- _MATERIAL TO PROCESS_
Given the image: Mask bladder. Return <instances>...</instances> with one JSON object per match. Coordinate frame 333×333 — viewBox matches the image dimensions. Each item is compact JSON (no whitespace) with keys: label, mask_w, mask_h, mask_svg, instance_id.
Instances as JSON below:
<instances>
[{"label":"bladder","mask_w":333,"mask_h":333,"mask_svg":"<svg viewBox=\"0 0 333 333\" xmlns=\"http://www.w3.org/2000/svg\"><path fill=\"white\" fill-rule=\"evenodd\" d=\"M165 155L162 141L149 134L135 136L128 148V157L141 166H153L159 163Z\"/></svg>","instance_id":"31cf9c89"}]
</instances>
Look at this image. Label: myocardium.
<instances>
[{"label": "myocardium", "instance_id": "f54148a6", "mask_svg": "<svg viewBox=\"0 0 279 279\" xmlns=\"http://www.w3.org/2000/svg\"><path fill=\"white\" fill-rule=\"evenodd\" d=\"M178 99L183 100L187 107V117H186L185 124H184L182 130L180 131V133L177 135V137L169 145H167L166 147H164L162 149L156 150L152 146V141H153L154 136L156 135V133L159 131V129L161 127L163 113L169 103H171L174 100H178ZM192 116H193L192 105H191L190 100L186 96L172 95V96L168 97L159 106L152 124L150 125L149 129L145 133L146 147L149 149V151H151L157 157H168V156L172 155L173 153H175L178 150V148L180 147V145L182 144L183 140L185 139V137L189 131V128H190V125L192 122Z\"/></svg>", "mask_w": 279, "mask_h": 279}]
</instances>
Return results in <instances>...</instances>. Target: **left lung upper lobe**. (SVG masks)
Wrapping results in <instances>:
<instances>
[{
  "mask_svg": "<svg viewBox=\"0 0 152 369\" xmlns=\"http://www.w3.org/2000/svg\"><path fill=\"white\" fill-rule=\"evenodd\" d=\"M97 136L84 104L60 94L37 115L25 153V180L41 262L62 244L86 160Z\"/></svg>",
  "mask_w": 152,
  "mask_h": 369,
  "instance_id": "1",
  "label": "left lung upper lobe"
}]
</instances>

- _WHAT IS NEEDED_
Using the exact wording, repeat all the entries.

- _ANSWER_
Given the image: Mask bladder. Return <instances>...</instances> with one JSON object per match. Coordinate frame 333×333 — viewBox matches the image dimensions. Each item is compact JSON (no whitespace) with keys: label, mask_w, mask_h, mask_svg, instance_id.
Instances as JSON below:
<instances>
[{"label":"bladder","mask_w":333,"mask_h":333,"mask_svg":"<svg viewBox=\"0 0 333 333\" xmlns=\"http://www.w3.org/2000/svg\"><path fill=\"white\" fill-rule=\"evenodd\" d=\"M165 155L162 141L149 134L135 136L128 148V157L141 166H153L159 163Z\"/></svg>","instance_id":"31cf9c89"}]
</instances>
Look at this image. Label: myocardium.
<instances>
[{"label": "myocardium", "instance_id": "f54148a6", "mask_svg": "<svg viewBox=\"0 0 279 279\" xmlns=\"http://www.w3.org/2000/svg\"><path fill=\"white\" fill-rule=\"evenodd\" d=\"M178 99L183 100L187 107V117H186L185 124H184L182 130L180 131V133L177 135V137L169 145H167L166 147H164L162 149L156 150L152 146V141H153L154 136L156 135V133L159 131V129L161 127L163 113L169 103H171L174 100H178ZM192 116H193L192 105H191L190 100L186 96L172 95V96L168 97L159 106L152 124L150 125L149 129L145 133L146 147L149 149V151H151L157 157H168V156L172 155L173 153H175L178 150V148L180 147V145L182 144L183 140L185 139V137L189 131V128H190V125L192 122Z\"/></svg>", "mask_w": 279, "mask_h": 279}]
</instances>
Return results in <instances>...</instances>. Target: **left lung upper lobe**. (SVG masks)
Wrapping results in <instances>:
<instances>
[{
  "mask_svg": "<svg viewBox=\"0 0 152 369\" xmlns=\"http://www.w3.org/2000/svg\"><path fill=\"white\" fill-rule=\"evenodd\" d=\"M97 136L84 104L60 94L37 115L25 153V180L41 262L62 244L86 160Z\"/></svg>",
  "mask_w": 152,
  "mask_h": 369,
  "instance_id": "1",
  "label": "left lung upper lobe"
}]
</instances>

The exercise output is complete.